[PATCH] Handle zero-width and double-width characters in string literals and comments.

Thu Sep 5 01:58:14 PDT 2013


================
Comment at: lib/Format/Encoding.h:81
@@ +80,3 @@
+    TotalWidth += Width;
+    TotalWidth += 8 - (TotalWidth + StartColumn) % 8;
+    Text = Text.substr(TabPos + 1);
----------------
Note that tabs are already configurable. When UseTabs is true, we assume IndentWidth == tab width in chars.

================
Comment at: lib/Format/Encoding.h:75
@@ +74,3 @@
+  for (;;) {
+    StringRef::size_type TabPos = Text.find('\t');
+    if (TabPos == StringRef::npos)
----------------
I think the reuse of "Text" here is surprising.
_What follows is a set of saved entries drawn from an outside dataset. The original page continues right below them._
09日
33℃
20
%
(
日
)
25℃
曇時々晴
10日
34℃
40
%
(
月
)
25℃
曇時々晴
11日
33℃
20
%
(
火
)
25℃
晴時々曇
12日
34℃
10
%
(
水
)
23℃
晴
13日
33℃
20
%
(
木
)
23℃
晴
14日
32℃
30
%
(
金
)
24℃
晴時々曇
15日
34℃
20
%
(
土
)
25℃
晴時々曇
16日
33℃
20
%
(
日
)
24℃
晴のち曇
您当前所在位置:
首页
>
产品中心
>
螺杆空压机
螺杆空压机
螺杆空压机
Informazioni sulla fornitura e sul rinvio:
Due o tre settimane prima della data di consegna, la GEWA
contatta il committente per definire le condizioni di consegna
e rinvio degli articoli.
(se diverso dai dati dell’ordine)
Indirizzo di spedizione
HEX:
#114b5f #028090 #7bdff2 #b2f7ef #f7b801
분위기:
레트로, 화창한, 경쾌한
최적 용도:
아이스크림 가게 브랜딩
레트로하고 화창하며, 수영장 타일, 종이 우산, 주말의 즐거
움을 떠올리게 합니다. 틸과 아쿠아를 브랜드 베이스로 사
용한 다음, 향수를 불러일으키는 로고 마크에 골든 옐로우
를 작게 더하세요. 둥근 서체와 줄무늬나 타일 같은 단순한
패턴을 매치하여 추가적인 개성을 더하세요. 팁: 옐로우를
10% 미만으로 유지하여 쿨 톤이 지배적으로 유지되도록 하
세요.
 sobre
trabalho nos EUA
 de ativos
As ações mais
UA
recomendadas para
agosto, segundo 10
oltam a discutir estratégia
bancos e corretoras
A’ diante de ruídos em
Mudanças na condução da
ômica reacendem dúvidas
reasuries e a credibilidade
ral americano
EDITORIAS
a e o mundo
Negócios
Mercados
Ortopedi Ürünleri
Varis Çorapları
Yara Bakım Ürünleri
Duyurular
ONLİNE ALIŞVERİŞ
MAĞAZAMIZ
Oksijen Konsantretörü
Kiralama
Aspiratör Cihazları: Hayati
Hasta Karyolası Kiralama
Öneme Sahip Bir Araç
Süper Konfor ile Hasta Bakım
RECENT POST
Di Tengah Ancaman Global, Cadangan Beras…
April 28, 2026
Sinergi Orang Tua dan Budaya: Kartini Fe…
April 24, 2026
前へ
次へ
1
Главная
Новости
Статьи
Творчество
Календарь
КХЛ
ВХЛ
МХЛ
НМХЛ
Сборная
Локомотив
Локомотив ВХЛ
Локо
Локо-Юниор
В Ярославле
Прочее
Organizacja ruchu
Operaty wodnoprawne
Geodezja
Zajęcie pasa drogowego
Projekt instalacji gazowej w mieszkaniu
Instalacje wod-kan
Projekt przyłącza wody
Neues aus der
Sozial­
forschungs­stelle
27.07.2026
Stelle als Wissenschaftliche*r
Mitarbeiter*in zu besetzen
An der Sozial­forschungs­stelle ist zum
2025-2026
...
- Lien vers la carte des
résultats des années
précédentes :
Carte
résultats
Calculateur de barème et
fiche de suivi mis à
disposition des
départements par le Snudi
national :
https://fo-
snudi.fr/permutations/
I'd probably create a variable "Tail" and work from that.

================
Comment at: lib/Format/Encoding.h:63
@@ +62,3 @@
+  if (Encoding == Encoding_UTF8) {
+    int ContentWidth = llvm::sys::unicode::columnWidthUTF8(Text);
+    if (ContentWidth >= 0)
----------------
Wait, wat? getCodePointCount already has a utf-8 special case. We only support utf-8. So why not just return Text.size() if this is not UTF-8?

================
Comment at: lib/Format/BreakableToken.cpp:337
@@ -330,4 +336,3 @@
     unsigned LineIndex, unsigned Offset, StringRef::size_type Length) const {
-  return getContentStartColumn(LineIndex, Offset) +
-         encoding::getCodePointCount(Lines[LineIndex].substr(Offset, Length),
-                                     Encoding) +
+  unsigned ContentStartColumn = getContentStartColumn(LineIndex, Offset);
+  return ContentStartColumn +
----------------
Any specific reason for outlining this? It doesn't look like it adds much... (not that I care too much ;)

================
Comment at: lib/Format/BreakableToken.cpp:53
@@ -54,1 +52,3 @@
+       NumChars < MaxSplit && MaxSplitBytes < Text.size();) {
+    unsigned NumBytes =
         encoding::getCodePointNumBytes(Text[MaxSplitBytes], Encoding);
----------------
I find it slightly confusing that NumBytes refers to *one* code point, while NumChars refers to the total number of characters.
How about naming NumBytes -> BytesForChar, or BytesInChar, or something like that?


http://llvm-reviews.chandlerc.com/D1601